After teaching gamers about the Joy of Painting, Twitch is turning to classic cooking with Julia Child.
Starting at 2 p.m. Pacific time on Tuesday, Twitch will stream all 201 episodes of The French Chef, Child’s trailblazing cooking show that originally aired from 1963 to 1973. Just as Bob Ross won gamers over with his mellow approach to landscape painting, Twitch hopes Child’s charm will reel people into the world of French cuisine.
Just as importantly, Twitch is trying to boost the visibility of its Creative channel, in which users can watch people paint, draw, compose, cook, decorate, and code in real time. Food now has its own branch within the Creative channel, and in announcing the marathon, Twitch calls out several of its biggest cooking personalities, some of whom have taken on streaming as a full-time job or have been hired directly by Twitch.
That’s not to say Twitch’s focus on gaming is slipping. In addition to the Julia Child news, Twitch also announced an initiative called Stream First that encourages game makers to build live streaming features into their work. Potential tools include UI tweaks that easy for viewers to see, ways to invite viewers into coop sessions, and in-game experience point rewards for watching a live stream.
The Stream First initiative comes a month after Amazon’s launch of Lumberjack, a cross-platform game engine that has a couple of Twitch integration features built-in. (Amazon acquired Twitch for $970 million in 2014.)

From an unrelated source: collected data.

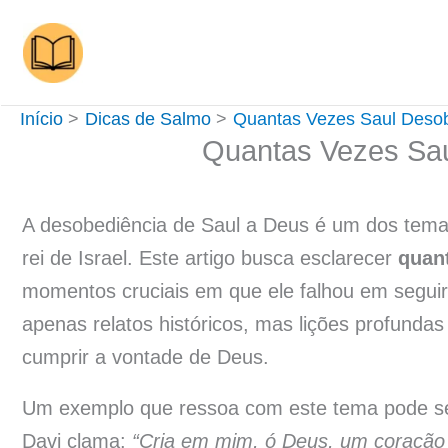
Ir
para
o
conteúdo
Início
Dicas de Salmo
Quantas Vezes Saul Deso
Quantas Vezes Sa
A desobediência de Saul a Deus é um dos temas
rei de Israel. Este artigo busca esclarecer
quan
momentos cruciais em que ele falhou em seguir 
apenas relatos históricos, mas lições profunda
cumprir a vontade de Deus.
Um exemplo que ressoa com este tema pode s
Davi clama:
“Cria em mim, ó Deus, um coração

Why this matters: If there’s a common thread here, it’s that Twitch wants to be about more than just passively watching people play games and make stuff. While chat has been part of Twitch’s streams from the beginning, the company is really trying to push the interactive angle of its service, whether it’s cooking alongside an accomplished chef or determining the outcome of a game. At some point, the stream has more influence on the art than vice versa.